Businesses need to be aware of the latest changes to taxes that were revealed in the government’s recent Autumn Budget.
Chancellor Rishi Sunak announced alterations to corporation tax, including reducing the banking surcharge to three per cent from April 1st 2023.
It will also increase the surcharge allowance from £25 million to £100 million, which will be outlined in the Finance Bill 2021-22.
Eloise Walker from law firm Pinsent Masons said this move was “uninspiring”, as it is a “good money-spinner for the government”.
She stated: “Banks will in fact see a rate increase as the drop from eight per cent to three per cent is being offset by the increase in corporation tax rates to 25 per cent to give an overall one per cent rise to 28 per cent.”

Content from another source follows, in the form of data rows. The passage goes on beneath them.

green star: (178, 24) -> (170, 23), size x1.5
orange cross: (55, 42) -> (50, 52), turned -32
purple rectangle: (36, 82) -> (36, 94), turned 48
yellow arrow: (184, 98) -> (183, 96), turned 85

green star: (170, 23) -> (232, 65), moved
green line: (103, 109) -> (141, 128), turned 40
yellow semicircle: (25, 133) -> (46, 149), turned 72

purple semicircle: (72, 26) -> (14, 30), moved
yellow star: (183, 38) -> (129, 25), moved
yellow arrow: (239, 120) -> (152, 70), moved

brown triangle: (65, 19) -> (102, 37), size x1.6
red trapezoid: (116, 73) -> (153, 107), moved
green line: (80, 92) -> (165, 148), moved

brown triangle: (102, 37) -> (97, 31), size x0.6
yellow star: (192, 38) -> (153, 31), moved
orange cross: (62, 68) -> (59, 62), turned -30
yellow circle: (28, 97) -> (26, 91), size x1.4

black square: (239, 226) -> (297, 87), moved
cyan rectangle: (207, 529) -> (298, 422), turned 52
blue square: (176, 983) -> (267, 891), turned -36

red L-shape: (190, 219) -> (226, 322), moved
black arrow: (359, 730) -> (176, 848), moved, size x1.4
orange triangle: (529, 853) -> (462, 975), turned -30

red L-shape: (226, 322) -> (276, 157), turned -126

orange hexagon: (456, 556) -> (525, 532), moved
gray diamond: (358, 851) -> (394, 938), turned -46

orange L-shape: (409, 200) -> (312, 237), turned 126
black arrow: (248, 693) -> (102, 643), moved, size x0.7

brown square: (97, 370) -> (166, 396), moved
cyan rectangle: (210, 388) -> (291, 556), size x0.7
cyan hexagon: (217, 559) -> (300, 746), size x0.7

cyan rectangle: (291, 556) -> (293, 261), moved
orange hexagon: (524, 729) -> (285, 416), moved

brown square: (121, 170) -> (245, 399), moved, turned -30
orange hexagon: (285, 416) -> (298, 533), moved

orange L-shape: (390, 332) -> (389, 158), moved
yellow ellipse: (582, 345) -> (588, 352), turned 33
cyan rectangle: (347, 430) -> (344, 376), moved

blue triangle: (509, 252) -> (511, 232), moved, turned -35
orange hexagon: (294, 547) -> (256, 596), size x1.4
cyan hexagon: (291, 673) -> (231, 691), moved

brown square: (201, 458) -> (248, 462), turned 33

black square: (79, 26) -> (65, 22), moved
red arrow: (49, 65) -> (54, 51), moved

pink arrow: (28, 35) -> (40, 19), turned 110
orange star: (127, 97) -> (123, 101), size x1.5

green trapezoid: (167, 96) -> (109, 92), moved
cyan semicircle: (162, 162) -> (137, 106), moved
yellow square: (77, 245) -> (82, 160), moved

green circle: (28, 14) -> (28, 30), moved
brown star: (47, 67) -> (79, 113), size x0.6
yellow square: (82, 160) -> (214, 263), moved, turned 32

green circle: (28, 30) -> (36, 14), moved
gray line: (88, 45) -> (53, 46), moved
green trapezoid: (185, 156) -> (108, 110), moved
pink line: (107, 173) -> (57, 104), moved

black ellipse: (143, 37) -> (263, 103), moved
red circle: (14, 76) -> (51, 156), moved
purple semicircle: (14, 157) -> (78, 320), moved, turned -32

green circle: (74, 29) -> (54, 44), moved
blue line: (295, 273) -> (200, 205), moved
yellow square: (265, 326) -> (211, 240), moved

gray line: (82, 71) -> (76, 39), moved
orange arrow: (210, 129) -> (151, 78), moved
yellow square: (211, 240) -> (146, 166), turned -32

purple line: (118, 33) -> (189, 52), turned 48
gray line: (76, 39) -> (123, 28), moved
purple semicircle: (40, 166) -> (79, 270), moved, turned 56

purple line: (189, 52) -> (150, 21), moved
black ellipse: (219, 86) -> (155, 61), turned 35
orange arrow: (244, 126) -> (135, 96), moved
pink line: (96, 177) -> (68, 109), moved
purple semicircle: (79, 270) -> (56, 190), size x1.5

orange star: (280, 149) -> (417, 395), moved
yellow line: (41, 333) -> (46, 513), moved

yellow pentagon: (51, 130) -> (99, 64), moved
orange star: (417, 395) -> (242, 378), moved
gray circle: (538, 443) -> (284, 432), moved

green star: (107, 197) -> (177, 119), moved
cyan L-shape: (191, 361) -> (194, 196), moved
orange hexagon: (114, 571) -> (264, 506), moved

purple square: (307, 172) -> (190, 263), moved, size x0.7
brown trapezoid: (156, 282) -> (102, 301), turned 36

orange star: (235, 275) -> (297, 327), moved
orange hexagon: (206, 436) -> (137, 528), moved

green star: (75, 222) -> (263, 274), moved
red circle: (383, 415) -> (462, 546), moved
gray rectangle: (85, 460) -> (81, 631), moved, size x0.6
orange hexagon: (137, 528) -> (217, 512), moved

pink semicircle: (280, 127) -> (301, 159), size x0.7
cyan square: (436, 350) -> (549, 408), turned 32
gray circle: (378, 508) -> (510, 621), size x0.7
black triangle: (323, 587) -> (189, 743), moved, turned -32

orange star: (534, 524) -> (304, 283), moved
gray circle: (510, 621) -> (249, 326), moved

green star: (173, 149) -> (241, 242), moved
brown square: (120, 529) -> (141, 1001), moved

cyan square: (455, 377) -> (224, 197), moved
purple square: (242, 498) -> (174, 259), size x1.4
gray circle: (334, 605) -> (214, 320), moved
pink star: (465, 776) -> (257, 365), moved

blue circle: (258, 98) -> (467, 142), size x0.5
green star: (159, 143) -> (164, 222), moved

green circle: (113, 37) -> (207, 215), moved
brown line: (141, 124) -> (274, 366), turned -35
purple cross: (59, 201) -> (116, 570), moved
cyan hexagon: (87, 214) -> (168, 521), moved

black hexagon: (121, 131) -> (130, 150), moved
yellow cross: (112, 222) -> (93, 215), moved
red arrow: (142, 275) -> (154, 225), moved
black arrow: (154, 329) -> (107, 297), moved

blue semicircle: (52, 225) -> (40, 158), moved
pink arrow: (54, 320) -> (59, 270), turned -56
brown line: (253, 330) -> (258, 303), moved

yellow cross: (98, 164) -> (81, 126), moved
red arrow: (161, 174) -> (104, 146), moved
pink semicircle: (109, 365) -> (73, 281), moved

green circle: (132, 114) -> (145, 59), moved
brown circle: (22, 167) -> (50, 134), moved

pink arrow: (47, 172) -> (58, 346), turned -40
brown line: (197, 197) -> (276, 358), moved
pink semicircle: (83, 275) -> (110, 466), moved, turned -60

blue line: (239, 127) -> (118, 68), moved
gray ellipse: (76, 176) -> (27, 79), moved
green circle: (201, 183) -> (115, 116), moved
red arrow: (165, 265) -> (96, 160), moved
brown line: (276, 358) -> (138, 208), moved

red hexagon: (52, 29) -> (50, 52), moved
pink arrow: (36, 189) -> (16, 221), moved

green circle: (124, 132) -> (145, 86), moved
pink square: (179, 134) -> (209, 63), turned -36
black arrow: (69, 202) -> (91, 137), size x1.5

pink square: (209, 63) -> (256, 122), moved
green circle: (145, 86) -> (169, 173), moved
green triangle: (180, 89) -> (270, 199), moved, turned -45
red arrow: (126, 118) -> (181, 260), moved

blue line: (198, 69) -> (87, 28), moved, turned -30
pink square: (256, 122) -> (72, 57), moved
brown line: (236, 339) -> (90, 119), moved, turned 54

However, she noted smaller banks will be pleased with the announcement as it could encourage new entrants.
Additionally, the temporary increase of the annual investment allowance (AIA) from £200,000 to £1 million has been extended. Instead of finishing on December 31st 2021, as was planned, it will continue until March 2023, allowing companies to receive relief of 100 per cent when investing in qualifying capital expenditure on plant and machinery.
Earlier this year, HM Treasury revealed its plans for the super-deduction capital allowance of 130 per cent on new qualifying plant and machinery assets. It hopes this will enable businesses to reduce their tax bill by up to 25p per £1 they invest.
There will also be a 50 per cent first-year allowance for qualifying special rate assets on integral features in a building.